BEGIN Supplied records
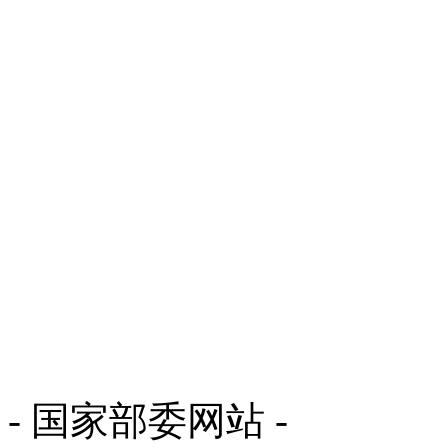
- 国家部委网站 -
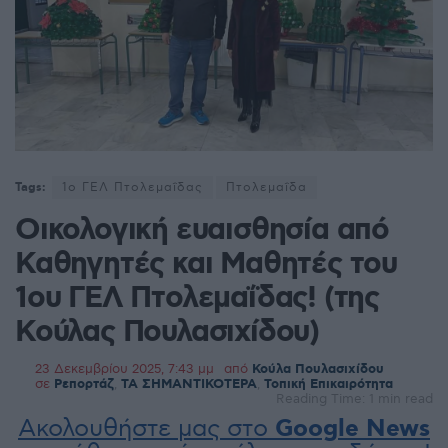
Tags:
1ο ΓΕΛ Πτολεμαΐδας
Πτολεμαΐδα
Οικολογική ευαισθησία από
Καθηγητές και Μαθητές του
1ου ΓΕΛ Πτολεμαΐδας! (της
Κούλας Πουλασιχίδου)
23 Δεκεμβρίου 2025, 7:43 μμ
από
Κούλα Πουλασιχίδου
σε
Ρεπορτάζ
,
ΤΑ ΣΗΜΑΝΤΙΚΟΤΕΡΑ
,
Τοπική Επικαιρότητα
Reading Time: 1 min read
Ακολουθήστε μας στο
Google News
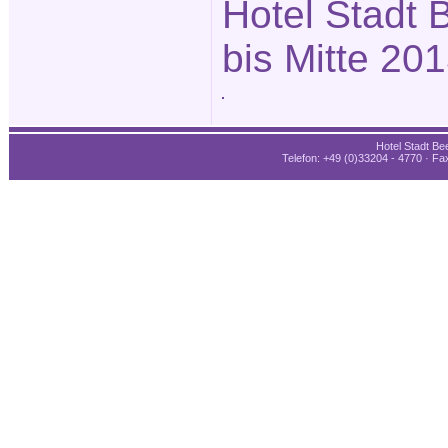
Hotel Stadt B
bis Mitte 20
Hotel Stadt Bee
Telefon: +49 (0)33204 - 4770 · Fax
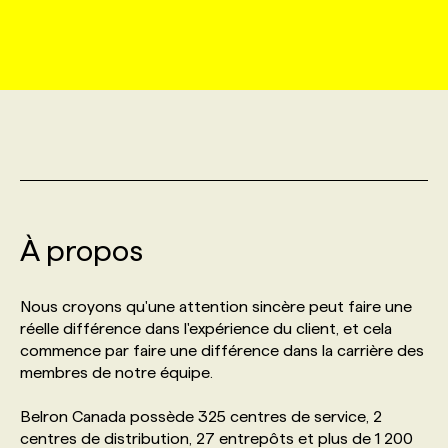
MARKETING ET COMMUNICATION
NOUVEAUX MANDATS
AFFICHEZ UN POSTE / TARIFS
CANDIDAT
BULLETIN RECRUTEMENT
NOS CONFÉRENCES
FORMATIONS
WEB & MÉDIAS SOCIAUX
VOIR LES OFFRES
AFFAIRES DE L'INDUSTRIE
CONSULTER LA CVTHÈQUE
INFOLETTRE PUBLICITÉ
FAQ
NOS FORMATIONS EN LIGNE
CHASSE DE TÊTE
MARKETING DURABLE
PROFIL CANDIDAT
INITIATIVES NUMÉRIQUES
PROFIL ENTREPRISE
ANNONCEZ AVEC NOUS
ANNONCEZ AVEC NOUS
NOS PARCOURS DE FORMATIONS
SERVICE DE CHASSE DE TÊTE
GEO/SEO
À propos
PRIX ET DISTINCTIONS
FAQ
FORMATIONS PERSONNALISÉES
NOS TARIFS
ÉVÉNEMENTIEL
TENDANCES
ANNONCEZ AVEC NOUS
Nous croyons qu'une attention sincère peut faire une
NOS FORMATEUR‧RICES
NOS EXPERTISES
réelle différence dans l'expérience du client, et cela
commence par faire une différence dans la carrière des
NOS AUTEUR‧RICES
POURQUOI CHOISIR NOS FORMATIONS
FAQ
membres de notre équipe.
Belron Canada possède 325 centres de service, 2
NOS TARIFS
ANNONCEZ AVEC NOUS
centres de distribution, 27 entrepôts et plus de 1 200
END Supplied records
BEGIN Supplied records
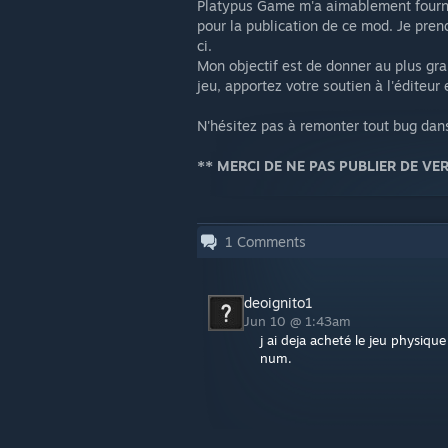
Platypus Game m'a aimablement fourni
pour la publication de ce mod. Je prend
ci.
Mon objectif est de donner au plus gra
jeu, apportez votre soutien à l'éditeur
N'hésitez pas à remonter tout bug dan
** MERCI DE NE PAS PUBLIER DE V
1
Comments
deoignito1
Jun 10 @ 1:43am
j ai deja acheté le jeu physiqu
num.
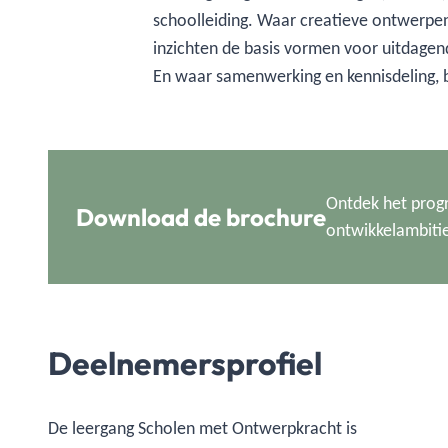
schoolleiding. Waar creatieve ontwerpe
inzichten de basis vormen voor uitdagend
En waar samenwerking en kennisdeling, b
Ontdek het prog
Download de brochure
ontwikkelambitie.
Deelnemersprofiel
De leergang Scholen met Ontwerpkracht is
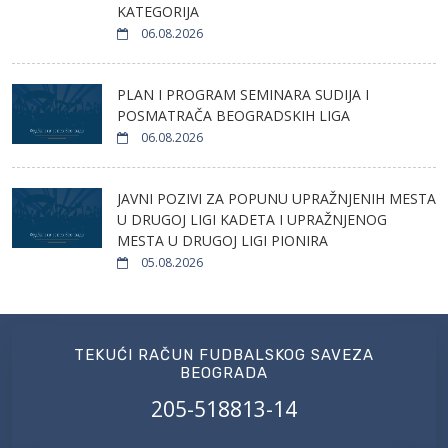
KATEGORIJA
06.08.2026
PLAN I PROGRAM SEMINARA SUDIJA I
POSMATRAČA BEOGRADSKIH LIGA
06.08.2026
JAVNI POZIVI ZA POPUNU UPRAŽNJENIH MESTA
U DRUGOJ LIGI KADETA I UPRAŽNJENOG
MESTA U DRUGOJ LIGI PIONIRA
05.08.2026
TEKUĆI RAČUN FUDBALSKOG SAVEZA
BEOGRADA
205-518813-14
END Supplied records
▶ **The task**: In the entries above, the lines between the one holding "WEB & MÉDIAS SOCIAUX" and the one holding "centres de distribution, 27", inclusive, are to be printed exactly as written, and those alone.

▶ **Reply to the task**:
WEB & MÉDIAS SOCIAUX
VOIR LES OFFRES
AFFAIRES DE L'INDUSTRIE
CONSULTER LA CVTHÈQUE
INFOLETTRE PUBLICITÉ
FAQ
NOS FORMATIONS EN LIGNE
CHASSE DE TÊTE
MARKETING DURABLE
PROFIL CANDIDAT
INITIATIVES NUMÉRIQUES
PROFIL ENTREPRISE
ANNONCEZ AVEC NOUS
ANNONCEZ AVEC NOUS
NOS PARCOURS DE FORMATIONS
SERVICE DE CHASSE DE TÊTE
GEO/SEO
À propos
PRIX ET DISTINCTIONS
FAQ
FORMATIONS PERSONNALISÉES
NOS TARIFS
ÉVÉNEMENTIEL
TENDANCES
ANNONCEZ AVEC NOUS
Nous croyons qu'une attention sincère peut faire une
NOS FORMATEUR‧RICES
NOS EXPERTISES
réelle différence dans l'expérience du client, et cela
commence par faire une différence dans la carrière des
NOS AUTEUR‧RICES
POURQUOI CHOISIR NOS FORMATIONS
FAQ
membres de notre équipe.
Belron Canada possède 325 centres de service, 2
NOS TARIFS
ANNONCEZ AVEC NOUS
centres de distribution, 27 entrepôts et plus de 1 200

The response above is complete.